:: Task material ::
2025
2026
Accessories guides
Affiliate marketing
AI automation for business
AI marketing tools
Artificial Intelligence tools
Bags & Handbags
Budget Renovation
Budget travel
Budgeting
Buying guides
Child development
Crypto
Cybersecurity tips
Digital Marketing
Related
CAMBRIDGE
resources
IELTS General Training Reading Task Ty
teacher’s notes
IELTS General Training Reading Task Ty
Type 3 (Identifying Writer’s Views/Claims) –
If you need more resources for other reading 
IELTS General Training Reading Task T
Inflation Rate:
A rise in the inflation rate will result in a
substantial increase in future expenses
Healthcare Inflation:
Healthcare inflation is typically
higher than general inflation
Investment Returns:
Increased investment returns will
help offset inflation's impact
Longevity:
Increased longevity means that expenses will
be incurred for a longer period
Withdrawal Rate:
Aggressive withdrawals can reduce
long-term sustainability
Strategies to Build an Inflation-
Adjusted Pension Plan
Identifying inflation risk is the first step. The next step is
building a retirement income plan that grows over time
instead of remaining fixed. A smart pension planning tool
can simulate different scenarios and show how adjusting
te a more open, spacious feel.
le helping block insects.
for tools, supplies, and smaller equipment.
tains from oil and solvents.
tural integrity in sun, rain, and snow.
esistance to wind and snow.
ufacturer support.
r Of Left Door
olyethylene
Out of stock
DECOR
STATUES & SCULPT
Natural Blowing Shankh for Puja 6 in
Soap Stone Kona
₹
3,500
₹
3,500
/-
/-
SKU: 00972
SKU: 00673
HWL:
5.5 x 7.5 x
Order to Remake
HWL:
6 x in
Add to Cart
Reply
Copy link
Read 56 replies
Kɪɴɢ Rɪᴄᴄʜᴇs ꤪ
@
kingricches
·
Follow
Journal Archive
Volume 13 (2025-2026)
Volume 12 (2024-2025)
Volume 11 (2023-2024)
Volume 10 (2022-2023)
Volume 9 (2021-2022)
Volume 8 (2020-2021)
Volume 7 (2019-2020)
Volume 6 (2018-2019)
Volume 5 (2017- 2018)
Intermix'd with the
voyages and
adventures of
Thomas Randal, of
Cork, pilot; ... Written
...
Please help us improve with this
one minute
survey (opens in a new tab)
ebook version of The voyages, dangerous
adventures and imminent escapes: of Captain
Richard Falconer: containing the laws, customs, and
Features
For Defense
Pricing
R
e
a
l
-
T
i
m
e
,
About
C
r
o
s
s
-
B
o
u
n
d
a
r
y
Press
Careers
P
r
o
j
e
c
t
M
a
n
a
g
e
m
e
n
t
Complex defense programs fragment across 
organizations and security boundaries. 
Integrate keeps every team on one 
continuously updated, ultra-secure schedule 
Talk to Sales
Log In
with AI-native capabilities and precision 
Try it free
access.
:::
» **Try it**
The expected response is every record, reproduced word for word.

» **Task answer**
2025
2026
Accessories guides
Affiliate marketing
AI automation for business
AI marketing tools
Artificial Intelligence tools
Bags & Handbags
Budget Renovation
Budget travel
Budgeting
Buying guides
Child development
Crypto
Cybersecurity tips
Digital Marketing
Related
CAMBRIDGE
resources
IELTS General Training Reading Task Ty
teacher’s notes
IELTS General Training Reading Task Ty
Type 3 (Identifying Writer’s Views/Claims) –
If you need more resources for other reading 
IELTS General Training Reading Task T
Inflation Rate:
A rise in the inflation rate will result in a
substantial increase in future expenses
Healthcare Inflation:
Healthcare inflation is typically
higher than general inflation
Investment Returns:
Increased investment returns will
help offset inflation's impact
Longevity:
Increased longevity means that expenses will
be incurred for a longer period
Withdrawal Rate:
Aggressive withdrawals can reduce
long-term sustainability
Strategies to Build an Inflation-
Adjusted Pension Plan
Identifying inflation risk is the first step. The next step is
building a retirement income plan that grows over time
instead of remaining fixed. A smart pension planning tool
can simulate different scenarios and show how adjusting
te a more open, spacious feel.
le helping block insects.
for tools, supplies, and smaller equipment.
tains from oil and solvents.
tural integrity in sun, rain, and snow.
esistance to wind and snow.
ufacturer support.
r Of Left Door
olyethylene
Out of stock
DECOR
STATUES & SCULPT
Natural Blowing Shankh for Puja 6 in
Soap Stone Kona
₹
3,500
₹
3,500
/-
/-
SKU: 00972
SKU: 00673
HWL:
5.5 x 7.5 x
Order to Remake
HWL:
6 x in
Add to Cart
Reply
Copy link
Read 56 replies
Kɪɴɢ Rɪᴄᴄʜᴇs ꤪ
@
kingricches
·
Follow
Journal Archive
Volume 13 (2025-2026)
Volume 12 (2024-2025)
Volume 11 (2023-2024)
Volume 10 (2022-2023)
Volume 9 (2021-2022)
Volume 8 (2020-2021)
Volume 7 (2019-2020)
Volume 6 (2018-2019)
Volume 5 (2017- 2018)
Intermix'd with the
voyages and
adventures of
Thomas Randal, of
Cork, pilot; ... Written
...
Please help us improve with this
one minute
survey (opens in a new tab)
ebook version of The voyages, dangerous
adventures and imminent escapes: of Captain
Richard Falconer: containing the laws, customs, and
Features
For Defense
Pricing
R
e
a
l
-
T
i
m
e
,
About
C
r
o
s
s
-
B
o
u
n
d
a
r
y
Press
Careers
P
r
o
j
e
c
t
M
a
n
a
g
e
m
e
n
t
Complex defense programs fragment across 
organizations and security boundaries. 
Integrate keeps every team on one 
continuously updated, ultra-secure schedule 
Talk to Sales
Log In
with AI-native capabilities and precision 
Try it free
access.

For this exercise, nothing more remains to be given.